Hatoums are much better and less unambiguous in which they apparently ‘innocent’ household objects turns into grim fanters. Paravent (2008) is a fold -out cheese grater made of black steel that has been blown up to the proportions of a camera screen. Another top work is Home (1990), a kitchen table with a meat mill, grater, colander, orange press and more. Corruser and ready for use, but beware, everything is under power. Home is a grim salute on the terror and repetitive beauty of domestic work. It is also a warning: every daily utensil can become unreachable, at any time in history.

Gaza

Last November, Hatoum, together with famous colleagues such as Richard Long, Wolfgang Tillmans, Shirin Neshat and Subodh Gupta, organized a fundraiser in London for Doctors without Borders in Gaza. About the ‘real’ war of Israel in the Middle East, about the genocide against the Palestinian population, Hatoum has not commented and does not want to comment. That is quite remarkable for a child of Palestinian refugees driven by Israel. “Just look at my work,” is her message.
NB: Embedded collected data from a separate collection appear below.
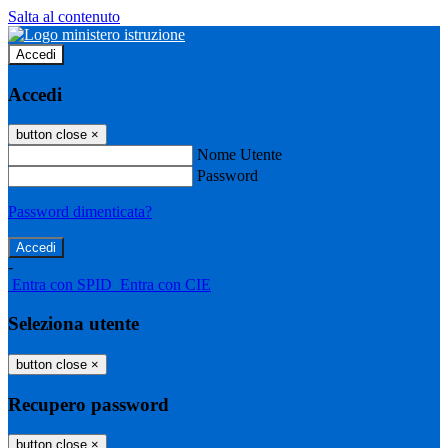
Salta al contenuto
Accedi
Accedi
button close
×
Nome Utente
Password
Password dimenticata?
-
Entra con SPID
Entra con CIE
Seleziona utente
button close
×
Recupero password
button close
×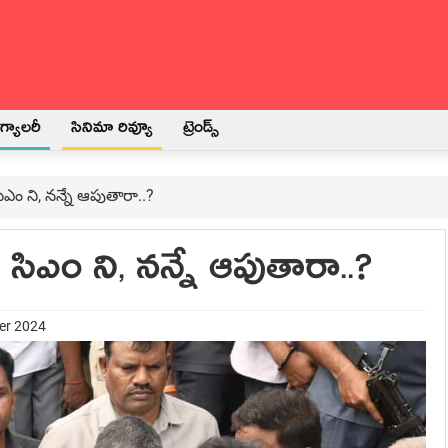
్యాలరీ
సినిమా రివ్యూ
ట్రెండ్స్
సిఎం ని, నన్నే ఆపుతారా..?
ీ సిఎం ని, నన్నే ఆపుతారా..?
er 2024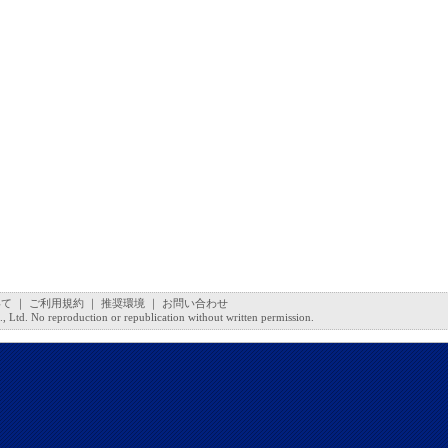
いて
｜
ご利用規約
｜
推奨環境
｜
お問い合わせ
 Ltd. No reproduction or republication without written permission.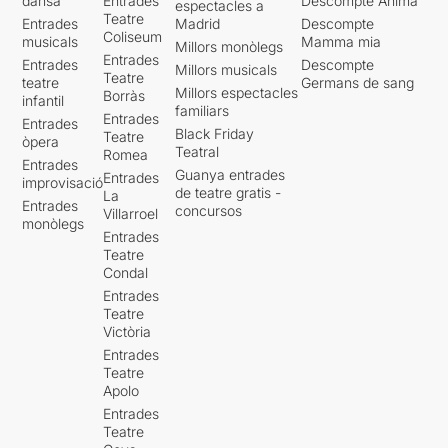
dansa
Entrades
Descompte Ànima
espectacles a
Teatre
Entrades
Madrid
Descompte
Coliseum
musicals
Mamma mia
Millors monòlegs
Entrades
Entrades
Descompte
Millors musicals
Teatre
teatre
Germans de sang
Millors espectacles
Borràs
infantil
familiars
Entrades
Entrades
Black Friday
Teatre
òpera
Teatral
Romea
Entrades
Guanya entrades
Entrades
improvisació
de teatre gratis -
La
Entrades
concursos
Villarroel
monòlegs
Entrades
Teatre
Condal
Entrades
Teatre
Victòria
Entrades
Teatre
Apolo
Entrades
Teatre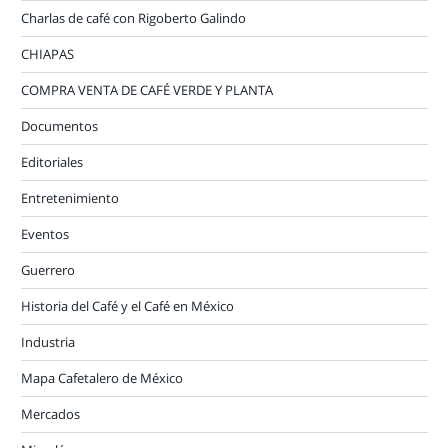
Charlas de café con Rigoberto Galindo
CHIAPAS
COMPRA VENTA DE CAFÉ VERDE Y PLANTA
Documentos
Editoriales
Entretenimiento
Eventos
Guerrero
Historia del Café y el Café en México
Industria
Mapa Cafetalero de México
Mercados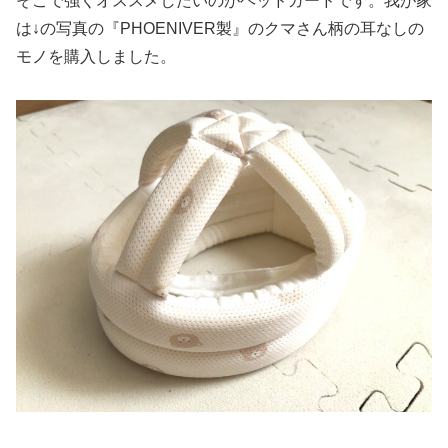
そこで強くオススメしたいのがヘッドガードです。我が家
は↓の写真の『PHOENIVER製』のクマさん柄の耳なしの
モノを購入しました。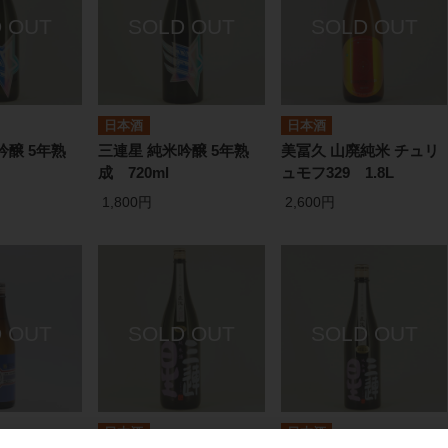
日本酒
日本酒
吟醸 5年熟
三連星 純米吟醸 5年熟
美冨久 山廃純米 チュリ
成 720ml
ュモフ329 1.8L
1,800円
2,600円
日本酒
日本酒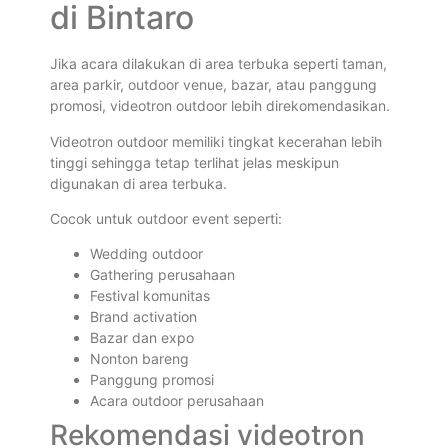
di Bintaro
Jika acara dilakukan di area terbuka seperti taman,
area parkir, outdoor venue, bazar, atau panggung
promosi, videotron outdoor lebih direkomendasikan.
Videotron outdoor memiliki tingkat kecerahan lebih
tinggi sehingga tetap terlihat jelas meskipun
digunakan di area terbuka.
Cocok untuk outdoor event seperti:
Wedding outdoor
Gathering perusahaan
Festival komunitas
Brand activation
Bazar dan expo
Nonton bareng
Panggung promosi
Acara outdoor perusahaan
Rekomendasi videotron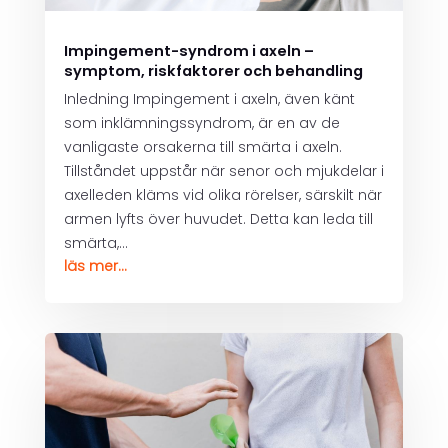
Impingement-syndrom i axeln –
symptom, riskfaktorer och behandling
Inledning Impingement i axeln, även känt
som inklämningssyndrom, är en av de
vanligaste orsakerna till smärta i axeln.
Tillståndet uppstår när senor och mjukdelar i
axelleden kläms vid olika rörelser, särskilt när
armen lyfts över huvudet. Detta kan leda till
smärta,...
läs mer...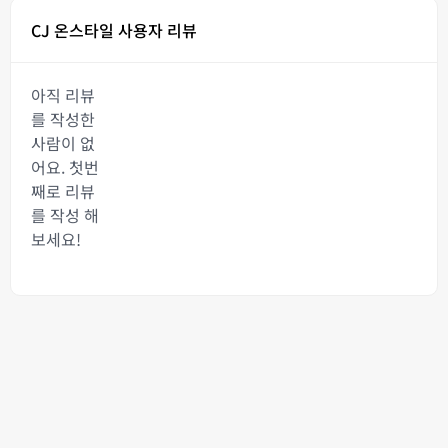
CJ 온스타일 사용자 리뷰
아직 리뷰
를 작성한
사람이 없
어요. 첫번
째로 리뷰
를 작성 해
보세요!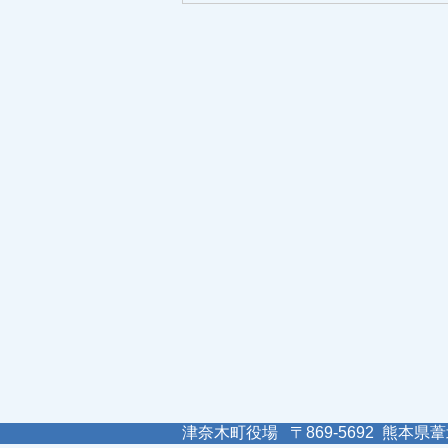
津奈木町役場 〒869-5692 熊本県葦北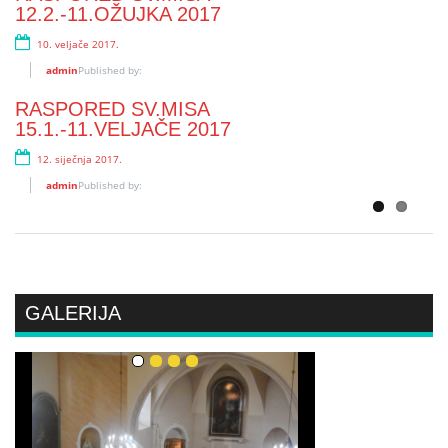
19. listopada 2016.
12.2.-11.OŽUJKA 2017
admin
Published by:
10. veljače 2017.
RASPORED SVETIH MISA 18.9.–
admin
Published by:
15.10.2016.
RASPORED SV.MISA
19. rujna 2016.
15.1.-11.VELJAČE 2017
admin
Published by:
12. siječnja 2017.
admin
Published by:
GALERIJA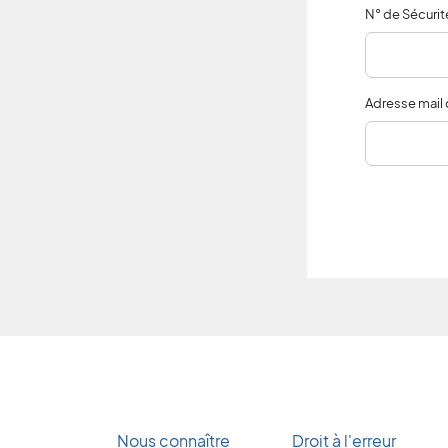
N° de Sécurité
Adresse mail
Nous connaître
Droit à l'erreur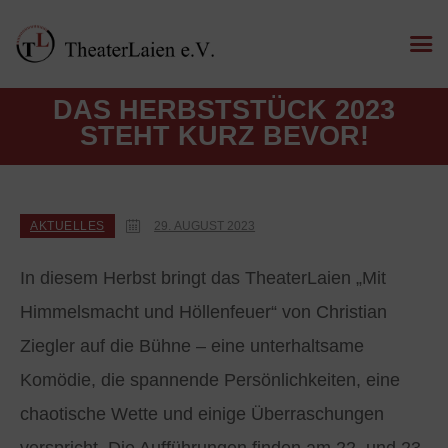
DAS HERBSTSTÜCK 2023
STEHT KURZ BEVOR!
AKTUELLES
29. AUGUST 2023
In diesem Herbst bringt das TheaterLaien „Mit
Himmelsmacht und Höllenfeuer“ von Christian
Ziegler auf die Bühne – eine unterhaltsame
Komödie, die spannende Persönlichkeiten, eine
chaotische Wette und einige Überraschungen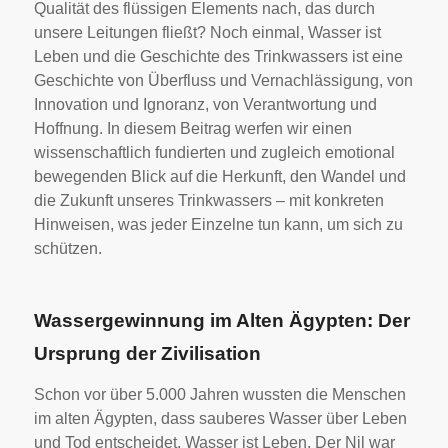
Qualität des flüssigen Elements nach, das durch
unsere Leitungen fließt? Noch einmal, Wasser ist
Leben und die Geschichte des Trinkwassers ist eine
Geschichte von Überfluss und Vernachlässigung, von
Innovation und Ignoranz, von Verantwortung und
Hoffnung. In diesem Beitrag werfen wir einen
wissenschaftlich fundierten und zugleich emotional
bewegenden Blick auf die Herkunft, den Wandel und
die Zukunft unseres Trinkwassers – mit konkreten
Hinweisen, was jeder Einzelne tun kann, um sich zu
schützen.
Wassergewinnung im Alten Ägypten: Der
Ursprung der Zivilisation
Schon vor über 5.000 Jahren wussten die Menschen
im alten Ägypten, dass sauberes Wasser über Leben
und Tod entscheidet, Wasser ist Leben. Der Nil war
Hatoum’s newest work hangs in the Elbow Church in Amersfoort Weba fishnet-like construction of thin steel wire to which transparent glass balls are attached. Despite the size, just about half the church ceiling, Web But don’t get impressive. Not in shape – because such a fishing network on the ceiling is obvious. Nor in terms of meaning. According to the room text Web on ‘oppressive imprisonment’ and on ‘mutual connection’. But with its intentions, the transparent work disappears against the background of the white -cut church.

Web Is beautiful, but lacks the fringe edge that characterizes Hatoum’s best works. Web Is graceful, but there is no critical commitment or the desire for critical distance. On the contrary: Web Remember everything. It is a frivolity, easy -going and superfluous.

Mona Hatoum, Remains (2019).
Mona Hatoum, Paravent (2008), Cells (2023) and Van Gogh’s Back (1995).